Retyping should cover only the lines from the one containing "Gettacarte Push nero Stilcasa" through the final line of the records, with pictures omitted.

(Dataset entries Opens)

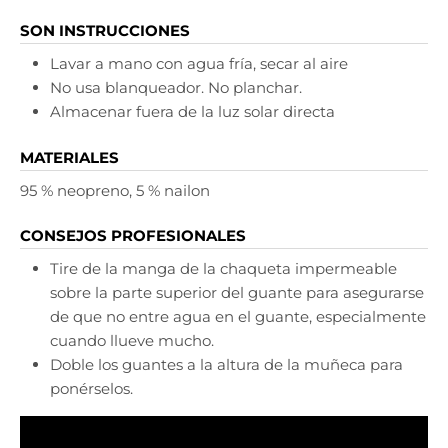
SON INSTRUCCIONES
Lavar a mano con agua fría, secar al aire
No usa blanqueador. No planchar.
Almacenar fuera de la luz solar directa
MATERIALES
95 % neopreno, 5 % nailon
CONSEJOS PROFESIONALES
Tire de la manga de la chaqueta impermeable
sobre la parte superior del guante para asegurarse
de que no entre agua en el guante, especialmente
cuando llueve mucho.
Doble los guantes a la altura de la muñeca para
ponérselos.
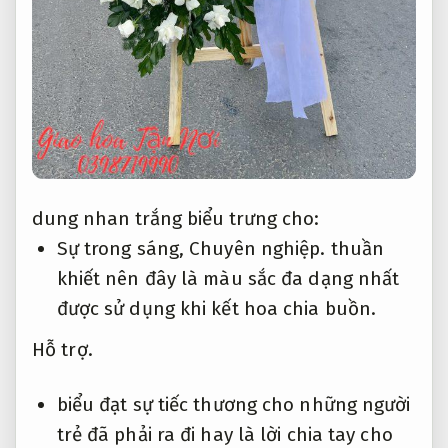
dung nhan trắng biểu trưng cho:
Sự trong sáng,
Chuyên nghiệp.
thuần
khiết nên đây là màu sắc đa dạng nhất
được sử dụng khi kết hoa chia buồn.
Hỗ trợ.
biểu đạt sự tiếc thương cho những người
trẻ đã phải ra đi hay là lời chia tay cho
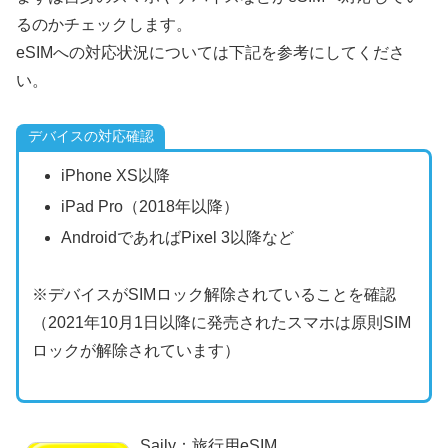
るのかチェックします。
eSIMへの対応状況については下記を参考にしてくださ
い。
デバイスの対応確認
iPhone XS以降
iPad Pro（2018年以降）
AndroidであればPixel 3以降など
※デバイスがSIMロック解除されていることを確認
（2021年10月1日以降に発売されたスマホは原則SIM
ロックが解除されています）
Saily：旅行用eSIM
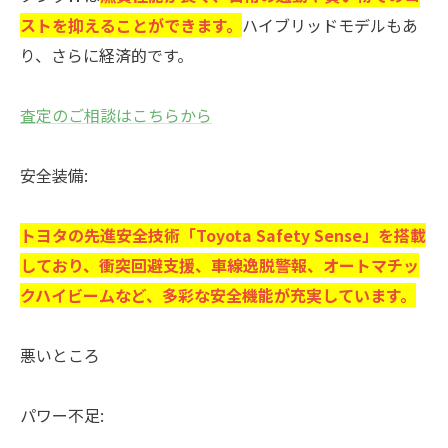
ストを抑えることができます。
ハイブリッドモデルもあ
り、さらに経済的です。
査定のご相談はこちらから
安全装備:
トヨタの先進安全技術「Toyota Safety Sense」を搭載
しており、衝突回避支援、車線逸脱警報、オートマチッ
クハイビームなど、多彩な安全機能が充実しています。
悪いところ
パワー不足:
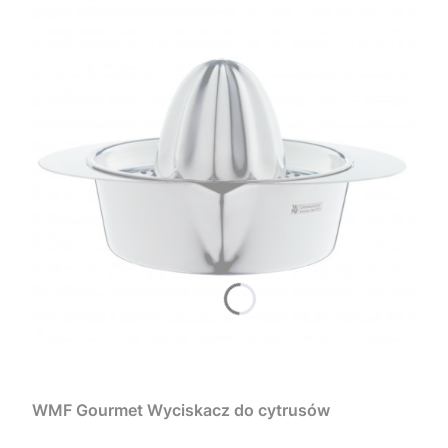
WMF Gourmet Wyciskacz do cytrusów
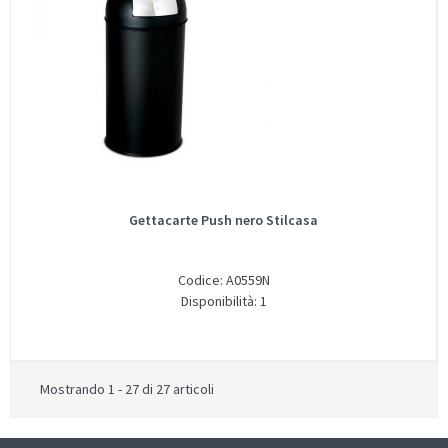
Gettacarte Push nero Stilcasa
Codice: A0559N
Disponibilità: 1
Mostrando 1 - 27 di 27 articoli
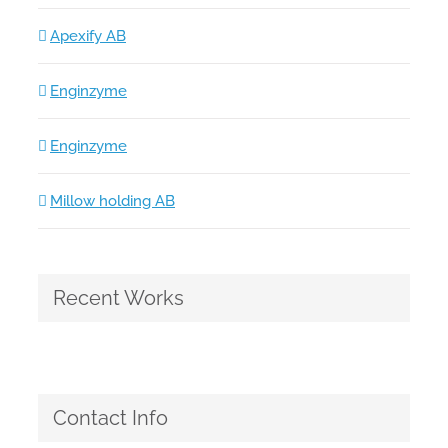
Apexify AB
Enginzyme
Enginzyme
Millow holding AB
Recent Works
Contact Info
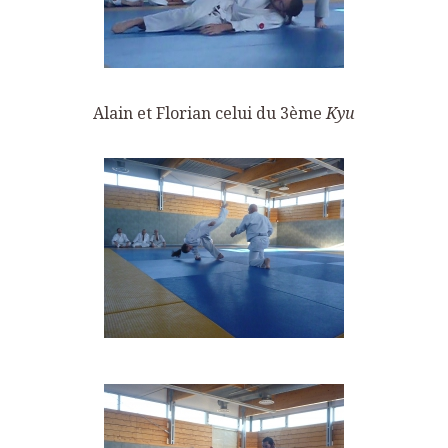
Alain et Florian celui du 3ème
Kyu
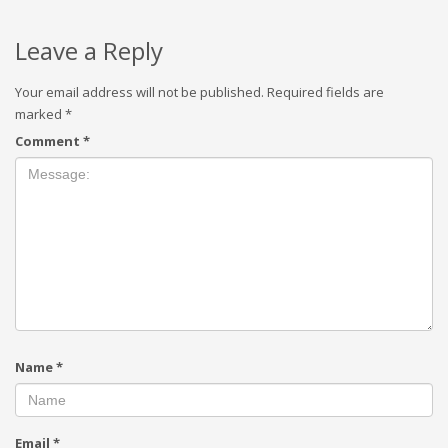
Leave a Reply
Your email address will not be published.
Required fields are
marked
*
Comment
*
Name
*
Email
*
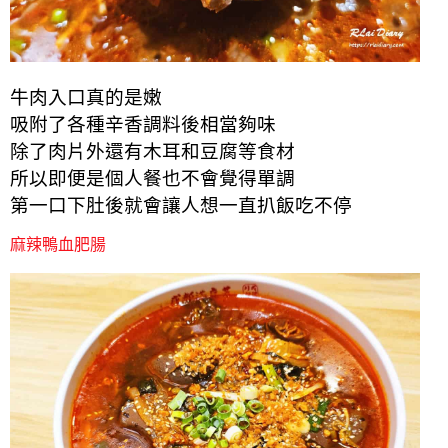
牛肉入口真的是嫩
吸附了各種辛香調料後相當夠味
除了肉片外還有木耳和豆腐等食材
所以即便是個人餐也不會覺得單調
第一口下肚後就會讓人想一直扒飯吃不停
麻辣鴨血肥腸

(Dataset entries Closes)

● **Solved problem**
Gettacarte Push nero Stilcasa
Codice: A0559N
Disponibilità: 1
Mostrando 1 - 27 di 27 articoli
Apexify AB
Enginzyme
Enginzyme
Millow holding AB
Recent Works
Contact Info
Alain et Florian celui du 3ème
Kyu
Leave a Reply
Your email address will not be published.
Required fields are
marked
*
Comment
*
Name
*
Email
*
牛肉入口真的是嫩
吸附了各種辛香調料後相當夠味
除了肉片外還有木耳和豆腐等食材
所以即便是個人餐也不會覺得單調
第一口下肚後就會讓人想一直扒飯吃不停
麻辣鴨血肥腸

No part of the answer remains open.